![]() |
Prospek Le Quang Liem mengenakan jersey GAM Esports. Ilustrasi: Dibuat oleh AI. |
Pada tanggal 18 Mei, Grandmaster Le Quang Liem mencapai tujuan besar dengan berkompetisi di turnamen DreamHack Atlanta 2026 di Amerika Serikat. Turnamen ini merupakan bagian dari sistem "Road to EWC", babak kualifikasi resmi untuk cabang catur di Esports World Cup (EWC) 2026. Pemain catur ternama ini juga merayakan pencapaian tersebut di media sosial. Le Quang Liem saat ini sedang mencari tim untuk mewakilinya di EWC, dan GAM Esports muncul sebagai kandidat yang paling cocok.
Dalam format Esports World Cup, para pemain tidak berkompetisi secara individu. Sebaliknya, mereka mewakili sebuah organisasi esports dalam sistem EWC. Setiap disiplin dalam acara yang berlangsung selama berbulan-bulan ini memberikan poin untuk peringkat tim secara keseluruhan. Seorang juara catur juga membantu organisasi untuk naik peringkat di papan peringkat keseluruhan, memberi mereka kesempatan untuk memenangkan gelar dan hadiah uang tunai terbesar.

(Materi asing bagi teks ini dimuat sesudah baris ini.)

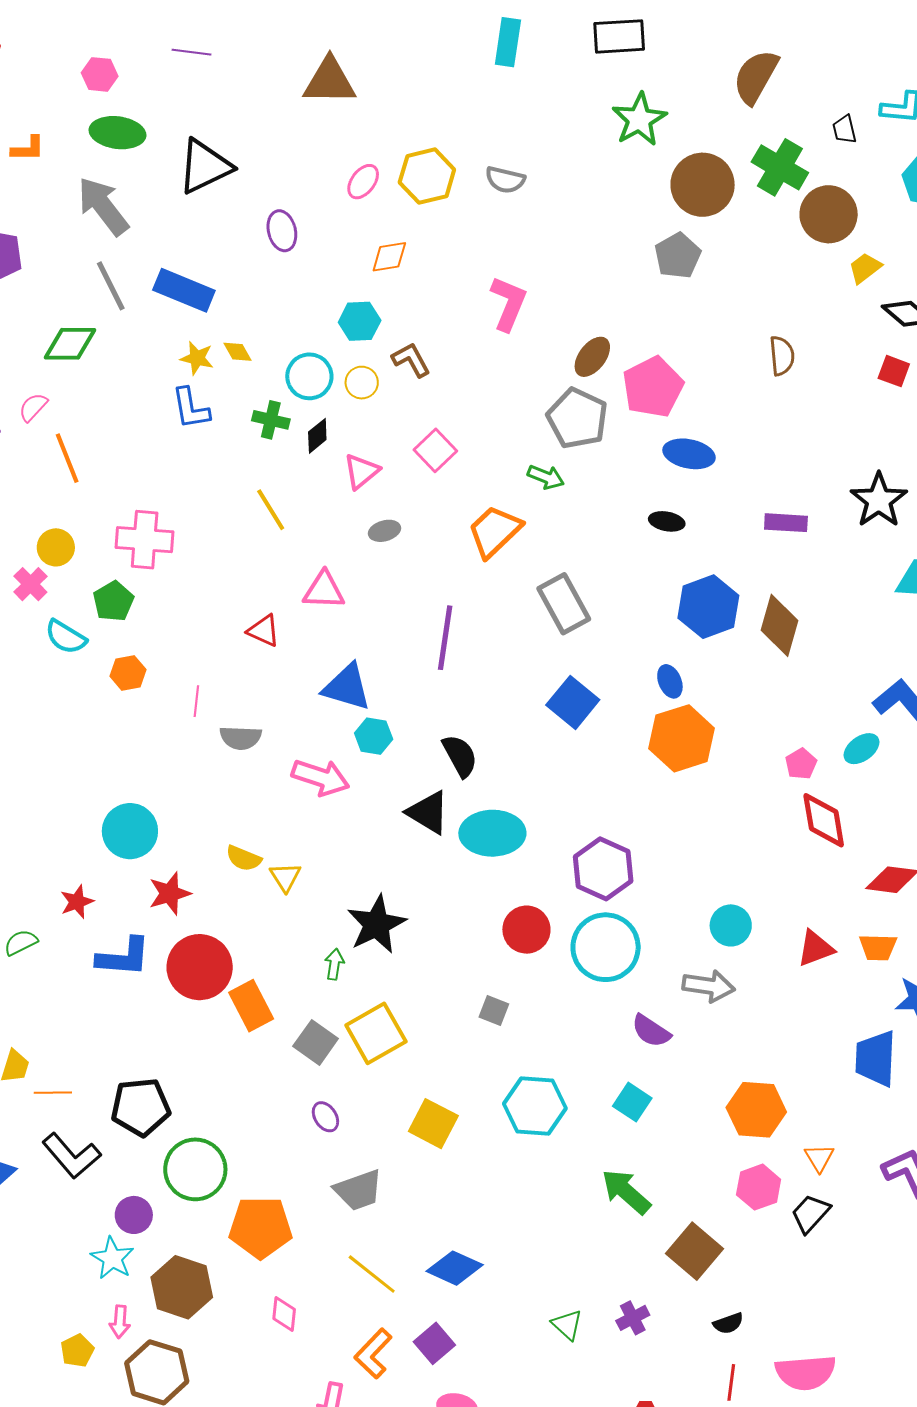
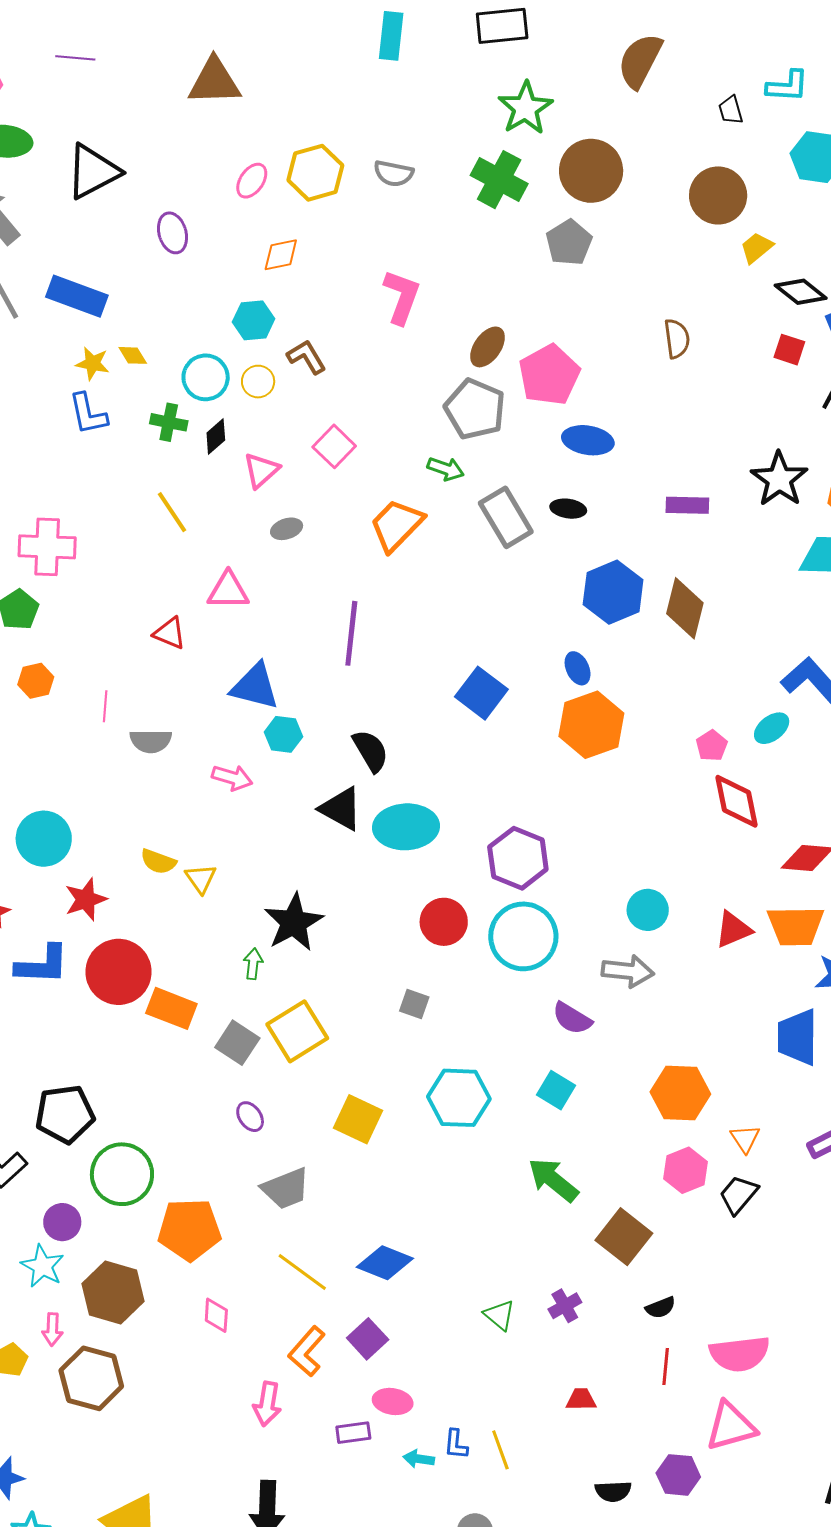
green cross: (780, 167) -> (499, 180), moved
gray rectangle: (564, 604) -> (506, 517), moved
pink arrow: (321, 777) -> (232, 778), size x0.7
orange trapezoid: (878, 947) -> (796, 926), size x1.5
orange rectangle: (251, 1006) -> (171, 1008), turned -39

Tahun lalu, "Raja Catur" Magnus Carlsen datang ke turnamen mengenakan jersey Team Liquid. Setelah menang, ia menerima hadiah uang sebesar $250.000 dan membantu organisasi Amerika tersebut mendapatkan 1.000 Poin Klub. Dua pemenang berikutnya adalah Alireza Firouzja dan Hikaru Nakamura, yang bermain untuk Team Falcons dari negara tuan rumah Arab Saudi.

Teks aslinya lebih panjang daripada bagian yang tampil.